Yıllar sonra “Amerika’nın Zeki Müren’i” diyebileceğim ünlü piyanist ve şovmen Liberace’nin hayatını konu alan filmi izledim. Behind the Candelabra isimli bu filmde Michael Douglas Liberace’yi canlandırıyordu. Las Vegas’ı ‘50lerden ’80 sonlarına kadar şovlarında kullandığı sıra dışı görkemli kostümler ve sahne şovlarıyla insanları büyülemişti. Hatta o kadar ki, İngiltere kraliyet sarayında piyano resitali için davet edilmişti. Amerika’ya ödülle geri dönmüştü. Dönemin baskısı ve kadın hayranlarını düş kırıklığına uğratmamak için eşcinsel olduğunu saklamış, 1987’de AIDS’den hayatını kaybetmişti.
Michael Douglas’ın Liberace’yi oynaması en az Liberace’nin kendisi kadar sıra dışı görülmüş Hollywood çevrelerinde. Michael Douglas’ı genelde sert erkek tiplemesiyle tanınıyor. Ama artık 68 yaşına geldiğini ve yeni karakterleri canlandırmaktan korkmadığını söylemiş.
Zeki Müren’in Liberace’yi taklit ettiği söylenmiş. Bu konuda Zeki Müren 1976 yılında Londra’da BBC Türkçe Radyosu’nda spiker Sabih Aykoler ile yaptığı röportajında ilginç açıklamalarda bulunmuş:
“Ben 1955 yılında akademiyi birincilikle bitirdim. O zamandan bu zamana bütün giysilerimi, normal hayatımdakiler de dâhil kendim çiziyorum. Modellerini kendim çiziyorum, renklerini kendim seçiyorum. Biraz yaradılış biraz da ona ilave edilen bir ekol meselesi oluyor. 1955’ten bu yana her sezon her şarkı için değişik anlam taşıyan kostümler çizdim ve giydim. Beğenildiğini gördükçe de devam ettim. Ben smokinle de fantezi kostümlerle de okuyorum. Eserine göre seçiyorum bunları. Dünyada bu benden daha sonraki yıllarda tatbik edildi.
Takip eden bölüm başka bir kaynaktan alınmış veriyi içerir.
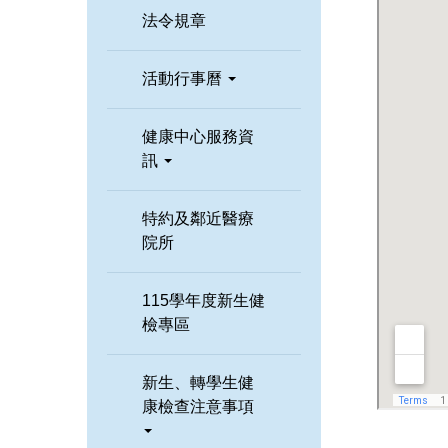
法令規章
活動行事曆
健康中心服務資
訊
特約及鄰近醫療
院所
115學年度新生健
檢專區
新生、轉學生健
康檢查注意事項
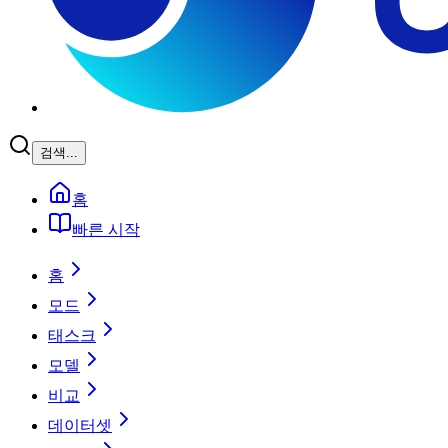
검색...
홈
빠른 시작
홈
모드
태스크
모델
비교
데이터셋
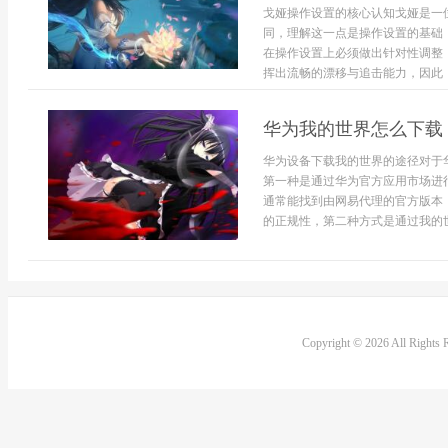
戈娅操作设置的核心认知戈娅是一
同，理解这一点是操作设置的基础
在操作设置上必须做出针对性调整
挥出流畅的漂移与追击能力，因此，
华为我的世界怎么下载
华为设备下载我的世界的途径对于
第一种是通过华为官方应用市场进
通常能找到由网易代理的官方版本
的正规性，第二种方式是通过我的世
Copyright © 2026 All Rights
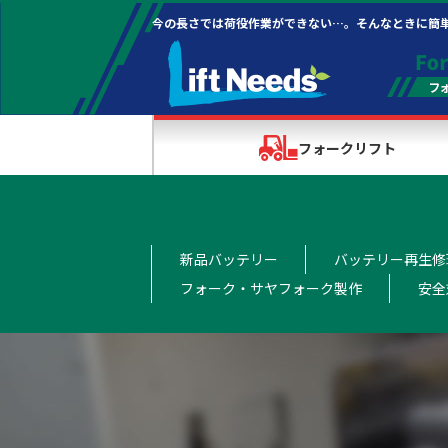
今の長さでは荷役作業ができない…。そんなときに簡
フォークリフト
新品バッテリー
バッテリー再生修
フォーク・サヤフォーク製作
安全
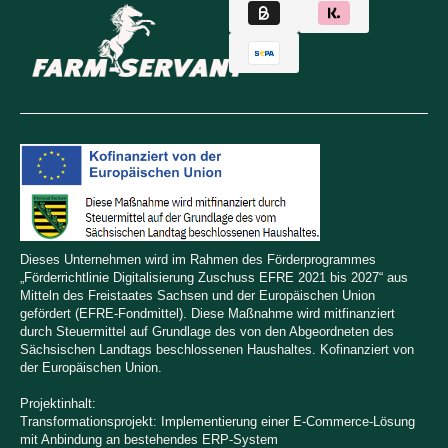
Dieses Unternehmen wird im Rahmen des Förderprogrammes
„Förderrichtlinie Digitalisierung Zuschuss EFRE 2021 bis 2027“ aus
Mitteln des Freistaates Sachsen und der Europäischen Union
gefördert (EFRE-Fondmittel). Diese Maßnahme wird mitfinanziert
durch Steuermittel auf Grundlage des von den Abgeordneten des
Sächsischen Landtags beschlossenen Haushaltes. Kofinanziert von
der Europäischen Union.
Projektinhalt:
Transformationsprojekt: Implementierung einer E-Commerce-Lösung
mit Anbindung an bestehendes ERP-System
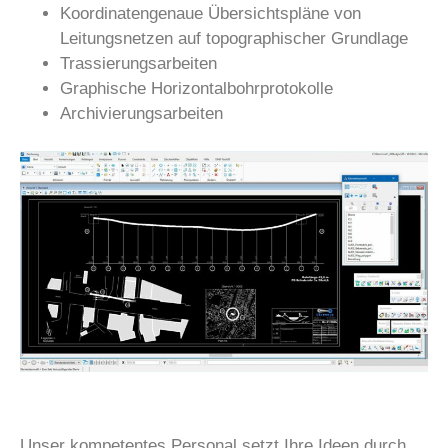
Koordinatengenaue Übersichtspläne von
Leitungsnetzen auf topographischer Grundlage
Trassierungsarbeiten
Graphische Horizontalbohrprotokolle
Archivierungsarbeiten
Unser kompetentes Personal setzt Ihre Ideen durch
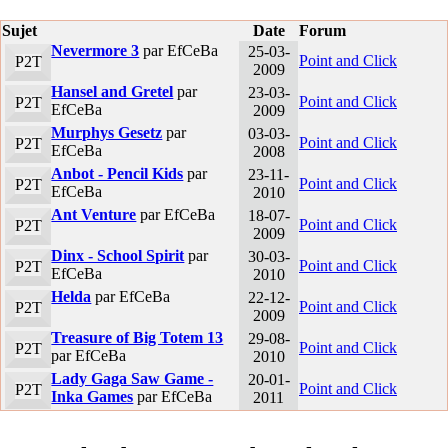
Sujet
Date
Forum
Nevermore 3
par EfCeBa
25-03-
Point and Click
P2T
2009
Hansel and Gretel
par
23-03-
Point and Click
P2T
EfCeBa
2009
Murphys Gesetz
par
03-03-
Point and Click
P2T
EfCeBa
2008
Anbot - Pencil Kids
par
23-11-
Point and Click
P2T
EfCeBa
2010
Ant Venture
par EfCeBa
18-07-
Point and Click
P2T
2009
Dinx - School Spirit
par
30-03-
Point and Click
P2T
EfCeBa
2010
Helda
par EfCeBa
22-12-
Point and Click
P2T
2009
Treasure of Big Totem 13
29-08-
Point and Click
P2T
par EfCeBa
2010
Lady Gaga Saw Game -
20-01-
Point and Click
P2T
Inka Games
par EfCeBa
2011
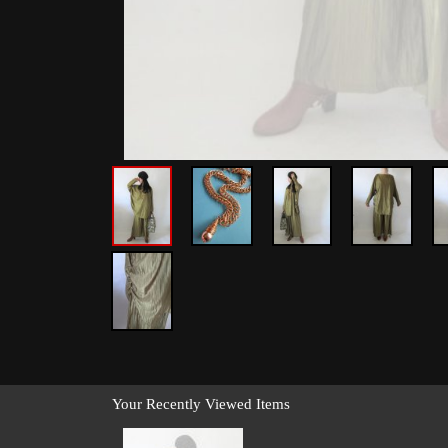
Your Recently Viewed Items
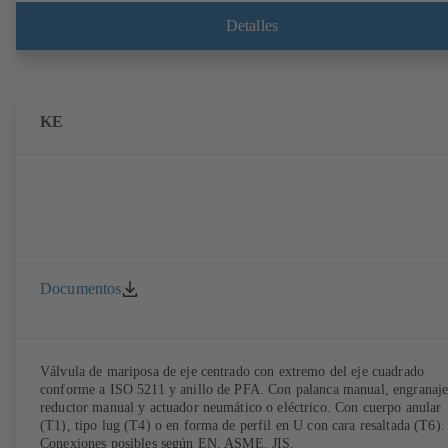
Detalles
KE
Documentos
Válvula de mariposa de eje centrado con extremo del eje cuadrado
conforme a ISO 5211 y anillo de PFA. Con palanca manual, engranaj
reductor manual y actuador neumático o eléctrico. Con cuerpo anular
(T1), tipo lug (T4) o en forma de perfil en U con cara resaltada (T6).
Conexiones posibles según EN, ASME, JIS.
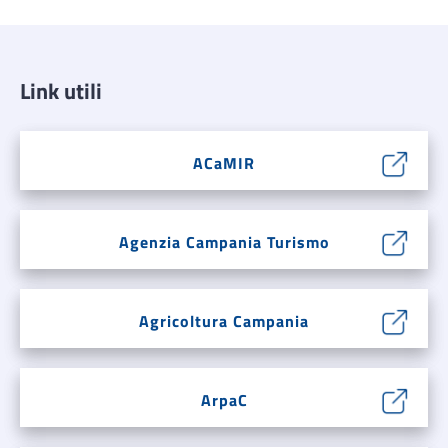
Link utili
ACaMIR
Agenzia Campania Turismo
Agricoltura Campania
ArpaC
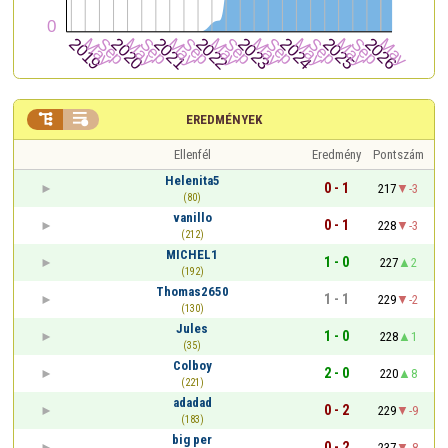


EREDMÉNYEK
Ellenfél
Eredmény
Pontszám
Helenita5
0 - 1
217
-3
(80)
vanillo
0 - 1
228
-3
(212)
MICHEL1
1 - 0
227
2
(192)
Thomas2650
1 - 1
229
-2
(130)
Jules
1 - 0
228
1
(35)
Colboy
2 - 0
220
8
(221)
adadad
0 - 2
229
-9
(183)
big per
0 - 2
237
-8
Bu da bana bahtiyarlık veriyor. Mesela Liberace’yi bana benzetirler, giysi bakımından. Ben şu noktada “Hayır” diyorum. Benim 1956’da giydiğimi 60’lardan sonra Liberace giydi. Ruh benzerliği olabilir. Ben onu gördüğümde onu taklit etmedim, Elvis Presley’i keza. Ben Türkiye’de Edirne-’den Ardahan’a naçizane kendi halkıma hitap etme çabasını gösterdim. Gün geldi, dünkü günü yaşadık beraber.”
O dupduru, dipdiri Türkçe’siyle, Türkçe’nin söz varlığındaki değerleri koruyan, dilin o gizli hazinesini gün yüzüne çıkaran, dilin gücünü, inceliğini, ayrımına varılmayan gizlerini dinleyenleri ile paylaşan bir sanatçısıydı. Kendine özgü duruşu, hep kendi kalabilme kabiliyetini kıskanırdım. Kendine özgü bir yaşam tarzına sahipti. Onca yürekli, onca ödünsüz taşıyabildi bu duruşunu.
Geçmiş hızla akıp gidiyor. Geçmişte yaşanan an gözle göründüğü andan itibaren bir daha asla geri dönmüyor. Geçmiş belleğimizin kıvrımları arasında gizli. Şimdiki ben ile o günlerin beni bana öylesine uzak ki! O günler bir dumanın ardından, bir sisin ardından görünüyor. O günleri yaşayan ben miyim?
Ben o günleri yazıya dökerek o yaşantı parçalarını tarihsel bağlamda görünür kılmaya çalışıyorum. Yıllar önce tarihsel bir olaya tanıklık etmiş olmakla bir belgeleme işlevini de yerine getirmiş oluyorum. Maziyi mazi yapan, hatırlanma gücü ve geçmişin geri döndürülemezliği değil midir?